Service Providers can use a new Security dashboard to see an overview of the security status of their managed accounts. The Security dashboard includes information in these tiles:

  • Protection status
  • Offline computers
  • Outdated protection

This release also adds new filters that enable you to check the security status of clients more effectively. For more information, go to Multi-Tenant Endpoint Security Management — Security Dashboard in Help Center.

Enhancements

  • The Clients' Protection status list includes these changes:
    • Data shown in the list now corresponds only to the computers that meet the filter criteria you select.
    • A new column shows the number of unmanaged computers discovered.

Resolved Issues

  • Minor updates and bug fixes.

New Features

  • These new settings are available for Service Provider accounts:
    • Network Attack Protection (Advanced EPDR, EPDR, and EDR only)
    • Remote control (Advanced EPDR only)

Enhancements

  • Service Providers can now assign a settings profile that allows the managed account to add authorized software to the list. If you change the status of the settings from editable to non-editable, changes that the managed account made to the settings profile no longer apply .
  • Service Providers can now assign a settings profile that allows the managed account to add scan exclusions to specific files and paths.
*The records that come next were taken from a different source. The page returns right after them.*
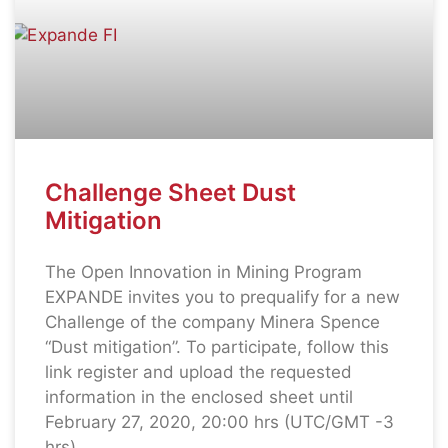
Challenge Sheet Dust
Mitigation
The Open Innovation in Mining Program
EXPANDE invites you to prequalify for a new
Challenge of the company Minera Spence
“Dust mitigation”. To participate, follow this
link register and upload the requested
information in the enclosed sheet until
February 27, 2020, 20:00 hrs (UTC/GMT -3
hrs).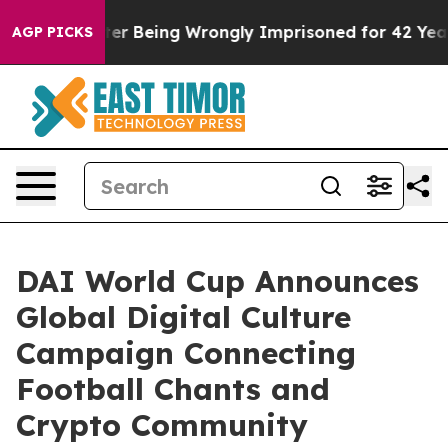
80,000 After Being Wrongly Imprisoned for 42 Years. T
AGP PICKS
DAI World Cup Announces
Global Digital Culture
Campaign Connecting
Football Chants and
Crypto Community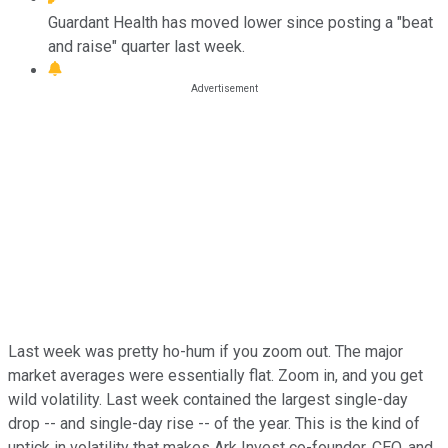
Guardant Health has moved lower since posting a "beat
and raise" quarter last week.
Last week was pretty ho-hum if you zoom out. The major
market averages were essentially flat. Zoom in, and you get
wild volatility. Last week contained the largest single-day
drop -- and single-day rise -- of the year. This is the kind of
uptick in volatility that makes Ark Invest co-founder, CEO, and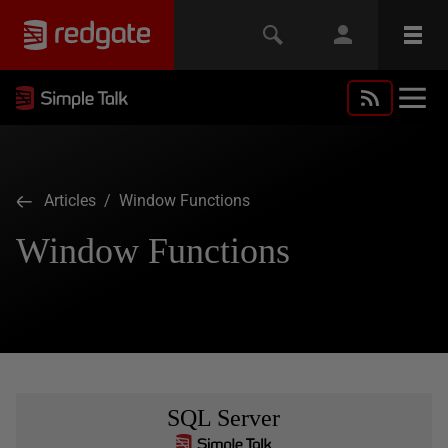
Articles
/ Window Functions
Window Functions
SQL Server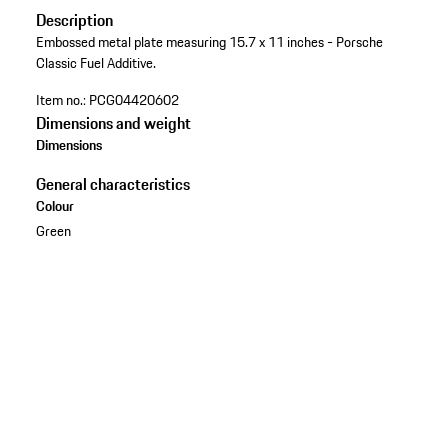
Description
Embossed metal plate measuring 15.7 x 11 inches - Porsche
Classic Fuel Additive.
Item no.:
PCG04420602
Dimensions and weight
Dimensions
General characteristics
Colour
Green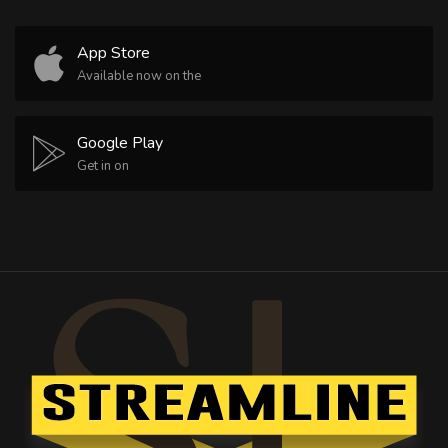
App Store
Available now on the
Google Play
Get in on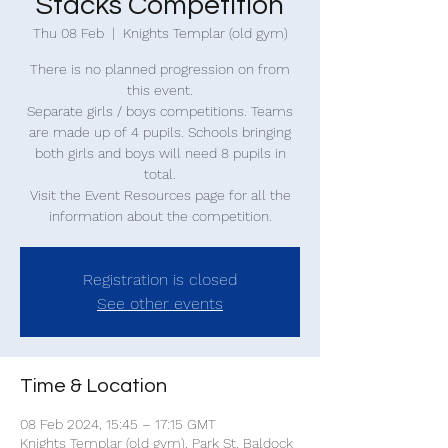
Stacks Competition
Thu 08 Feb
  |  
Knights Templar (old gym)
There is no planned progression on from
this event.
Separate girls / boys competitions. Teams
are made up of 4 pupils. Schools bringing
both girls and boys will need 8 pupils in
total.
Visit the Event Resources page for all the
information about the competition.
Registration is closed
See other events
Time & Location
08 Feb 2024, 15:45 – 17:15 GMT
Knights Templar (old gym), Park St, Baldock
If you change the status of the settings from editable to non-editable, the exclusions the managed account added to the settings profile no longer apply.
  • Patch Management now supports macOS and Linux computers. For managed accounts with Patch Management, Service Providers can create a patch installation task that installs patches based on the operating system. macOS and Linux patches are not included in existing recurring or new recurring Patch Management tasks.

Resolved Issues

  • Minor updates and bug fixes.

New Features

  • A new Status > Risks by Client page shows Service Providers a list of their clients, including the number of computers with risks and the distribution of risks present on the computer. To see the details for a client, you must open the WatchGuard Endpoint Security management UI for the client. In Account Manager, select the client account.

Enhancements

  • Service Provider Endpoint Manager now shows inside the WatchGuard Cloud user interface, instead of in a separate tab. When you move from one Service Provider account to another in Account Manager, the user interface updates to show endpoint security information for the selected account. Multi-tenant endpoint security management for Service Providers is seamless and no longer referred to as Service Provider Endpoint Manager. To open the multi-tenant endpoint security management UI for a Service Provider account, select Monitor > Endpoints or Configure > Endpoints.

Resolved Issues

  • Minor updates and bug fixes.

New Features

  • In Endpoint Manager, you can centrally manage and apply security setting profiles for iOS devices on your network through WatchGuard Cloud accounts and account groups. The security features available depend on whether the iOS device is integrated with a mobile device management (MDM) solution and whether it is in supervised mode. For more information, see Manage Endpoint Security Settings Profiles.

  • You can create and run tasks on multiple clients. You can create, schedule, and launch analysis tasks, as well as patch installation tasks. Installation tasks only affect endpoints with WatchGuard Patch Management in the accounts of your managed clients. For more information, see Manage Tasks.

Enhancements

  • In a per-computer settings profile, you can enable shadow copies. Shadow Copies is a Microsoft Windows feature that enables you to restore previous versions of files. Requires Windows protection version 8.00.20.0001 or higher.
  • In the Antivirus settings of a workstations and servers settings profile, you can enable decoy files to use as bait to detect attacks that change files stored on computers. Decoy files require Windows protection version 8.00.20.0001 or higher.

Enhancements

  • On the Status page, a new Indicators of Attack list shows the detected Indicators of Attack (IOA) for each client account, including the number of affected computers.